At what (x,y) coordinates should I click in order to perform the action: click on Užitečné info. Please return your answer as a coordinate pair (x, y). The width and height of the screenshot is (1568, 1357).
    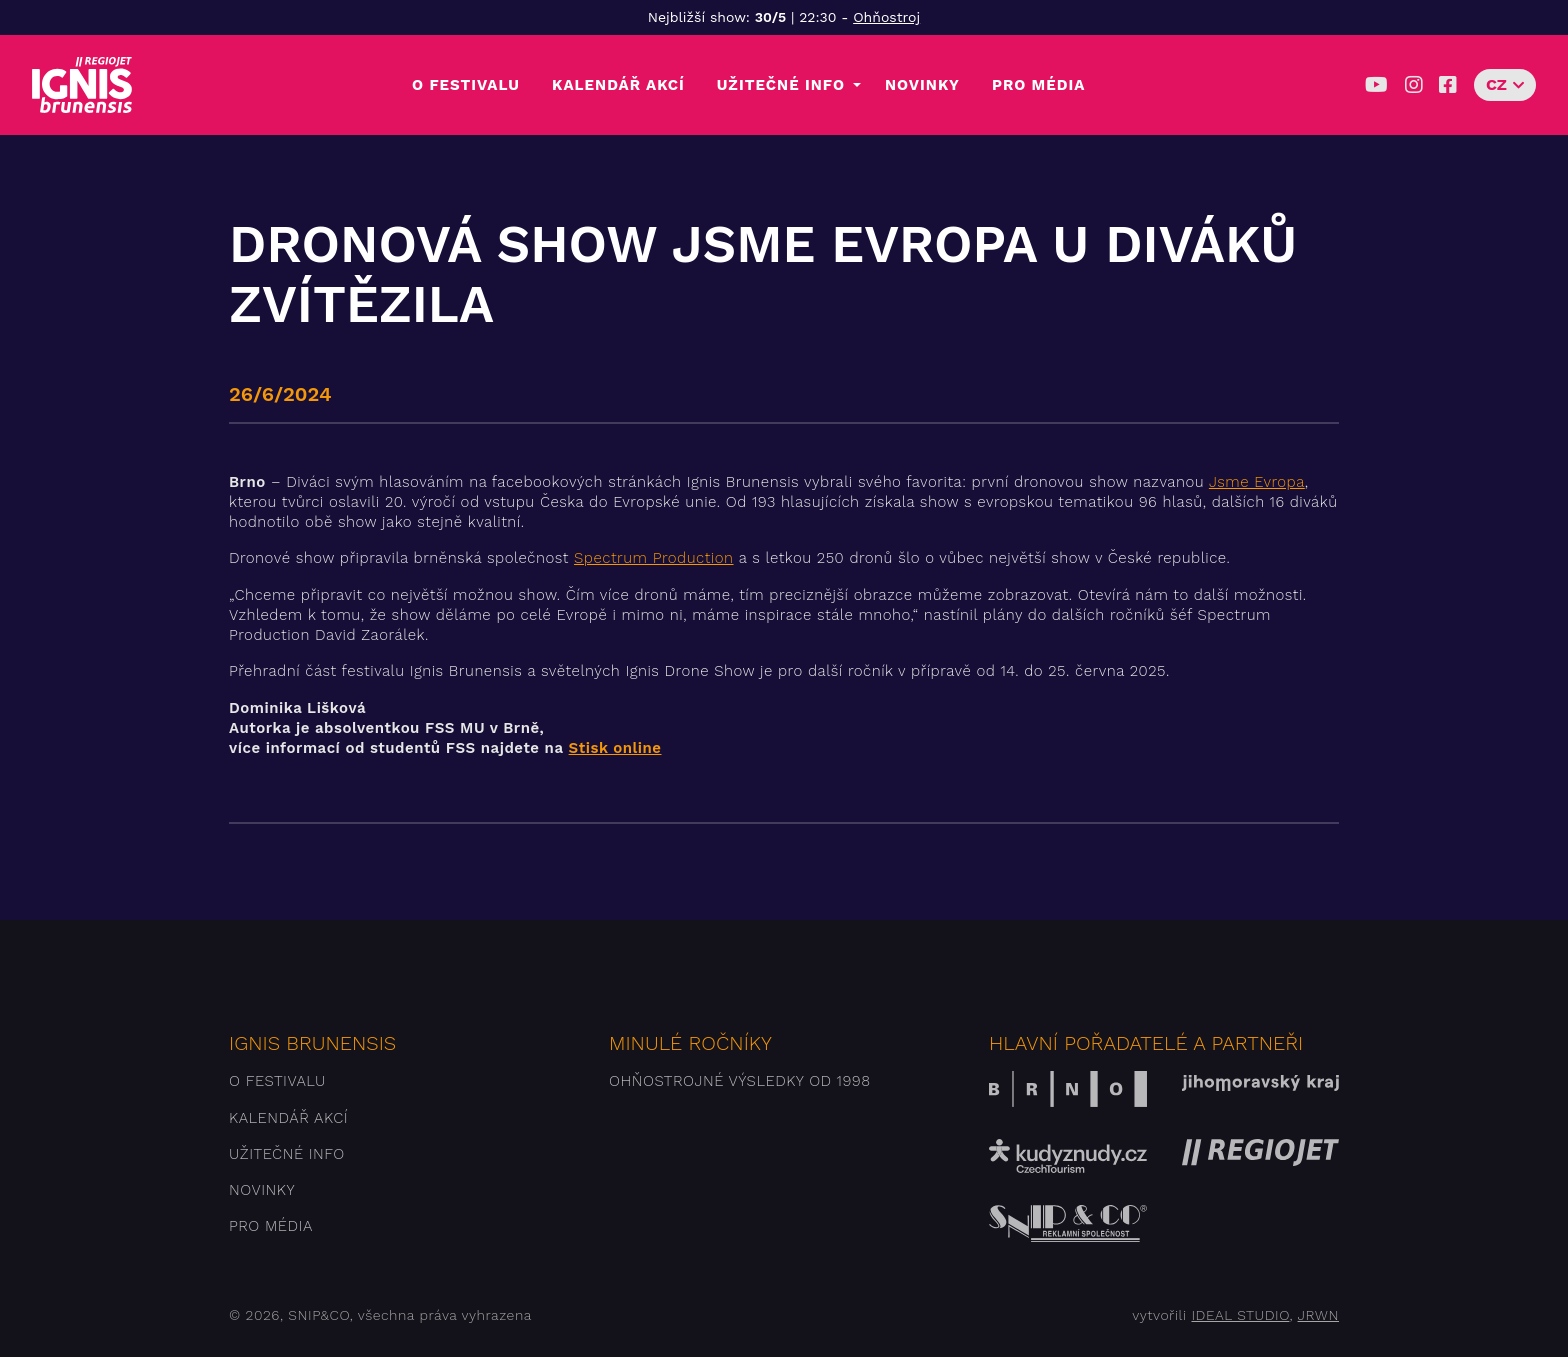
    Looking at the image, I should click on (781, 85).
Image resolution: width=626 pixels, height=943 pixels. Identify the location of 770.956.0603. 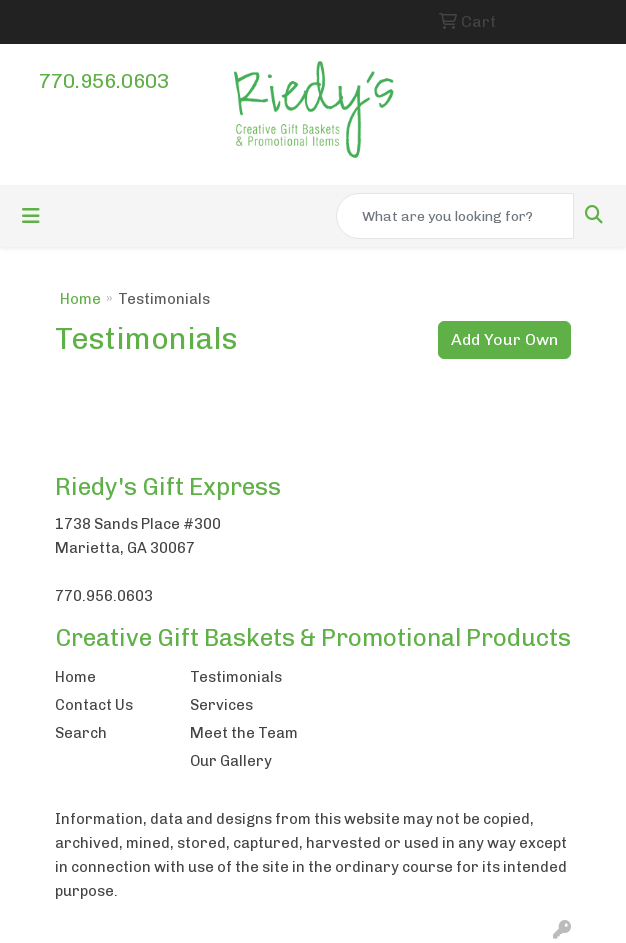
(104, 81).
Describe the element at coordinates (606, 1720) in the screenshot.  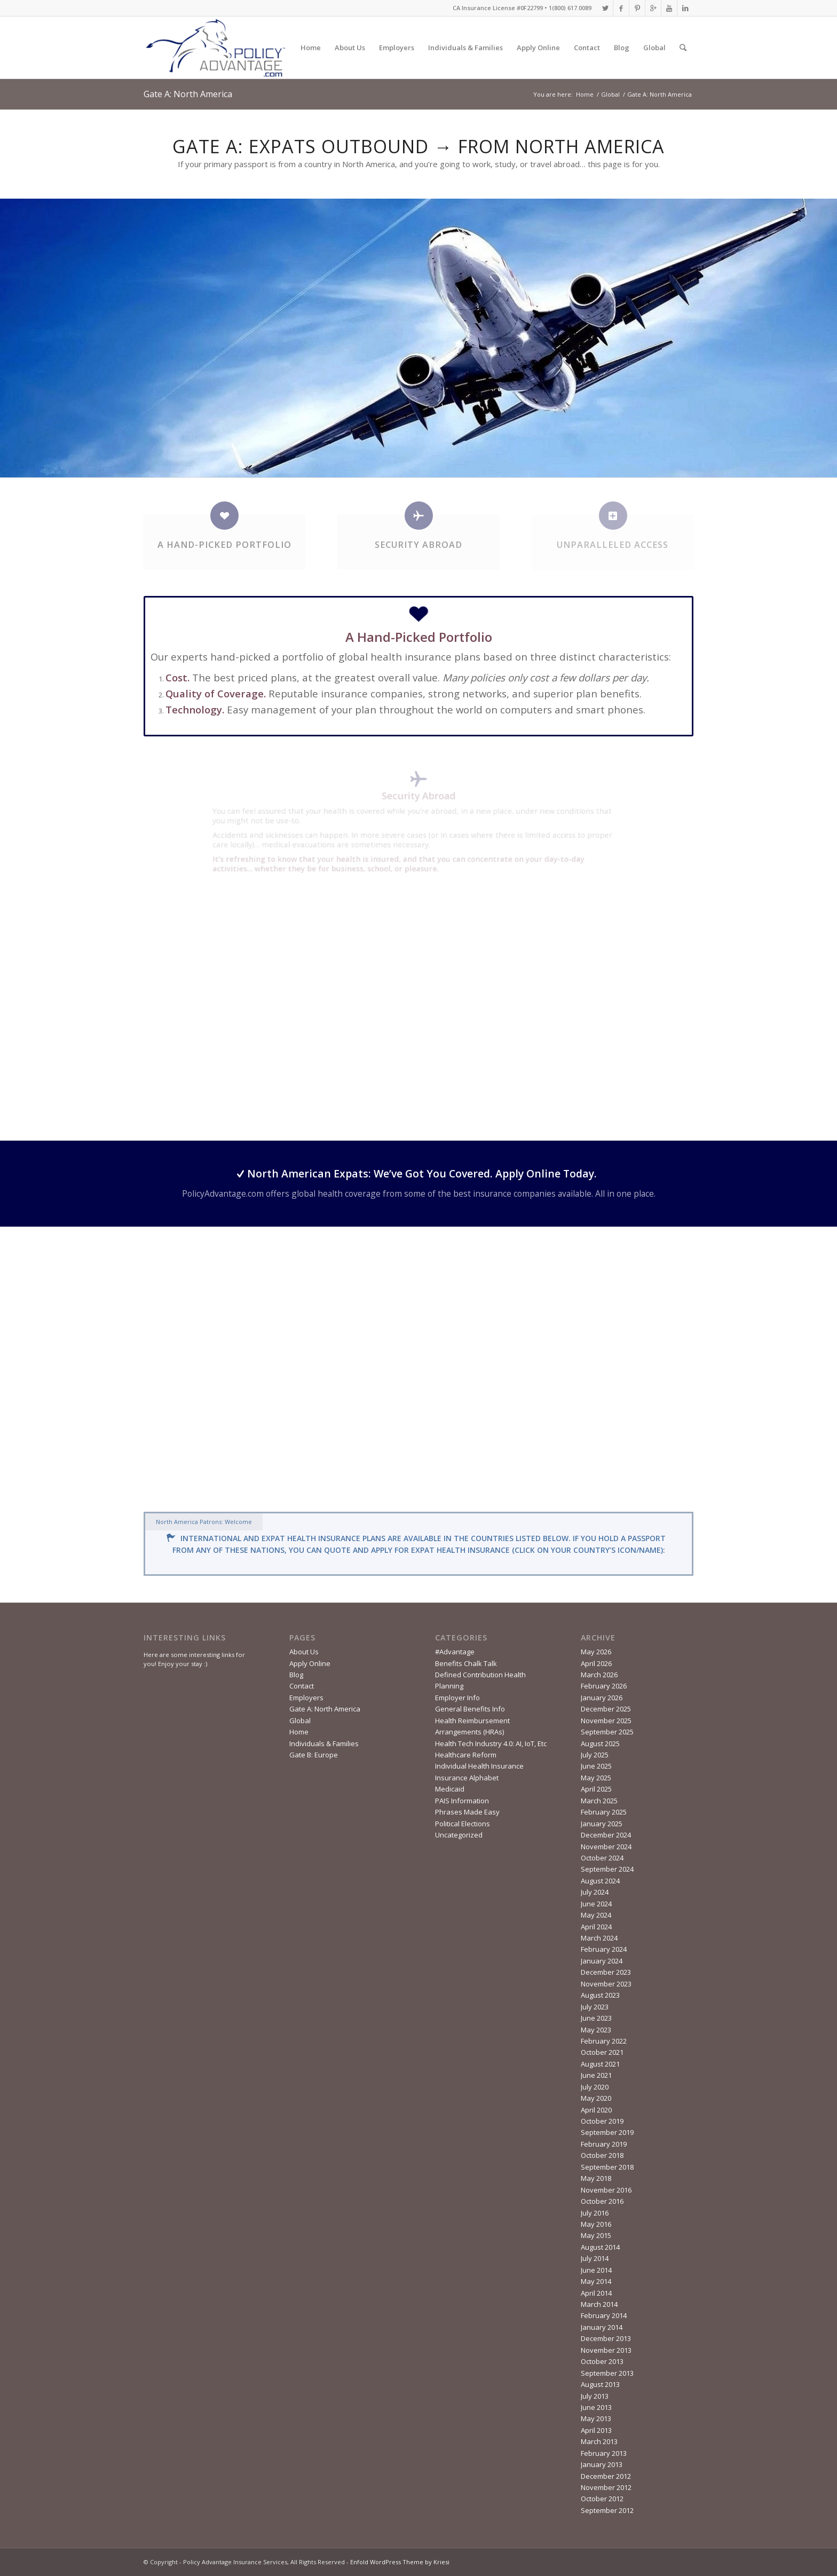
I see `November 2025` at that location.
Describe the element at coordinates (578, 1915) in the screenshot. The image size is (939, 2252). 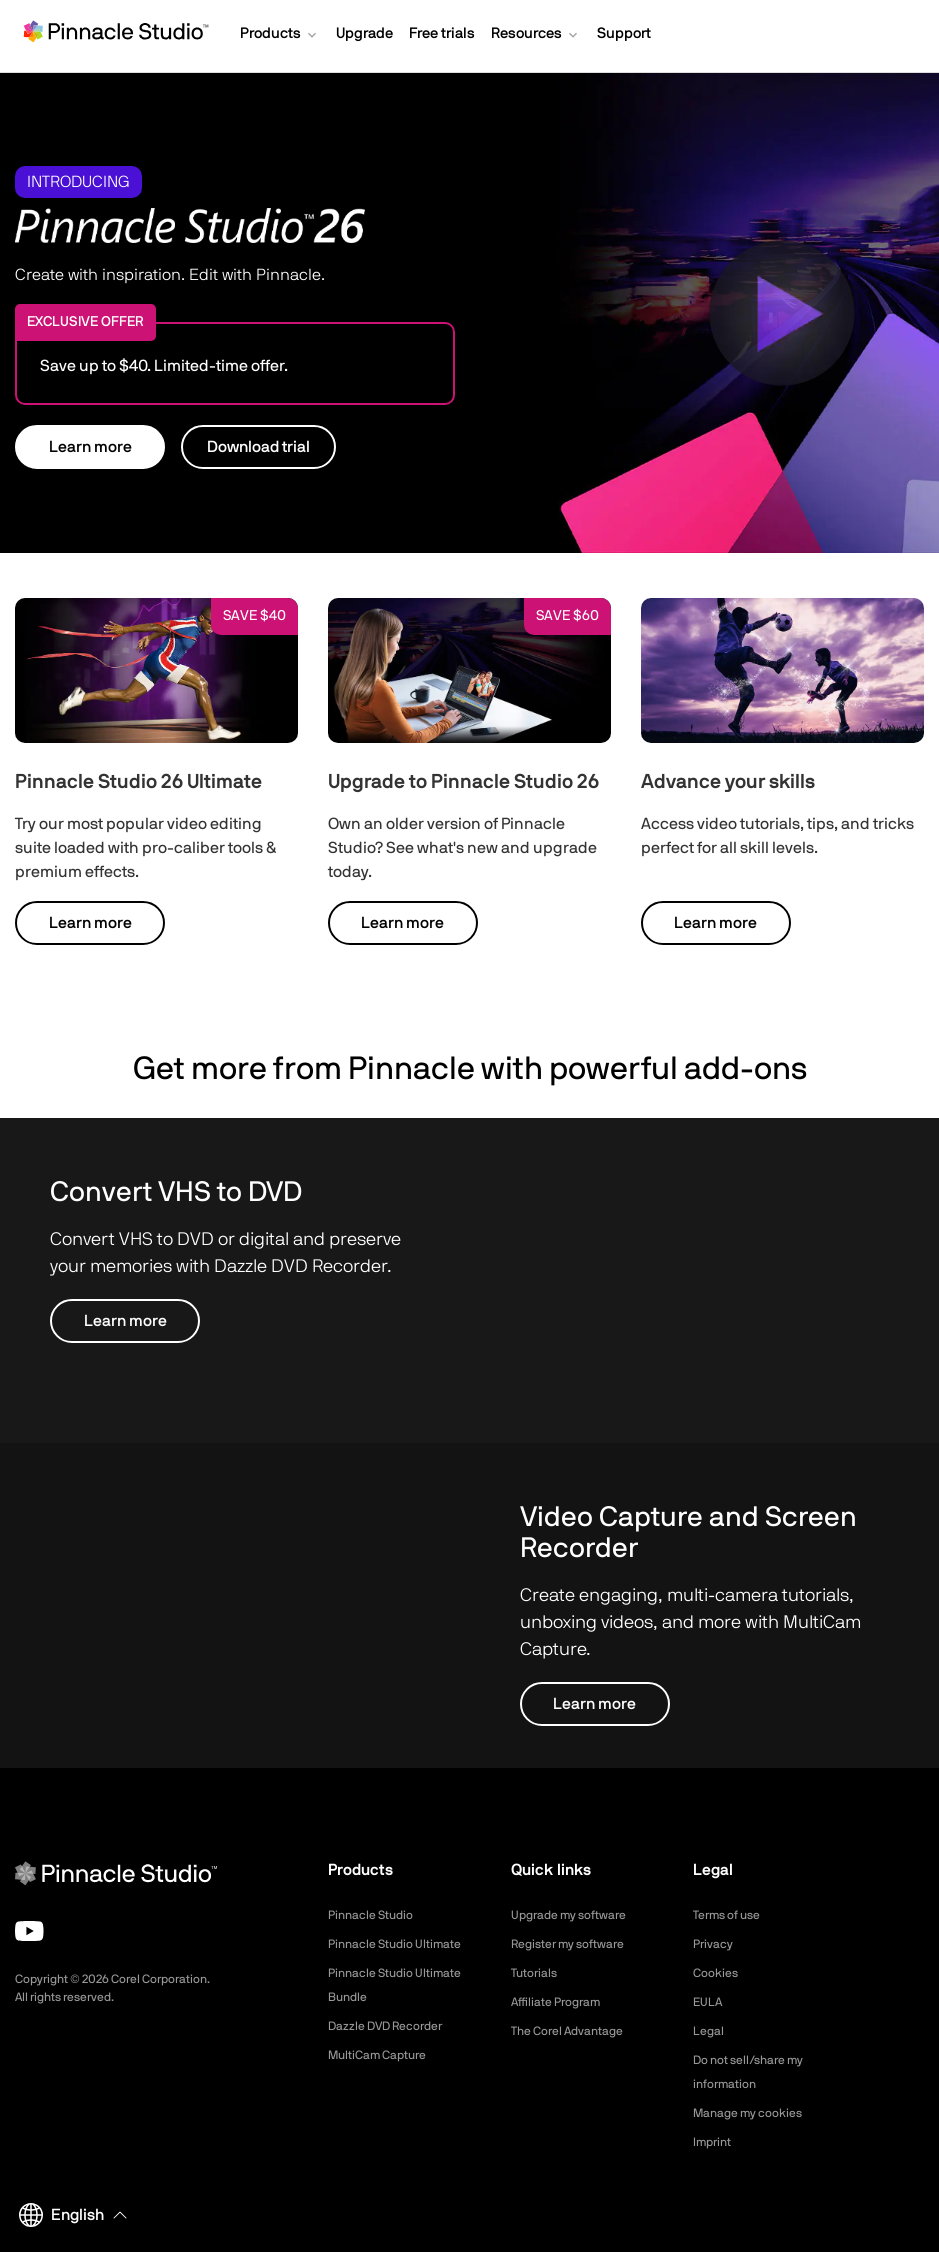
I see `Upgrade my software` at that location.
********************
*ABOUT THIS TASK*: Write out exactly, and only, the lines running from the line with "Describe the element at coordinates (606, 1720)" to the last line above, both included, with all pictures omitted.

*TASK RESPONSE*:
Describe the element at coordinates (606, 1720) in the screenshot.  
I see `November 2025` at that location.
Describe the element at coordinates (578, 1915) in the screenshot. The image size is (939, 2252). 
I see `Upgrade my software` at that location.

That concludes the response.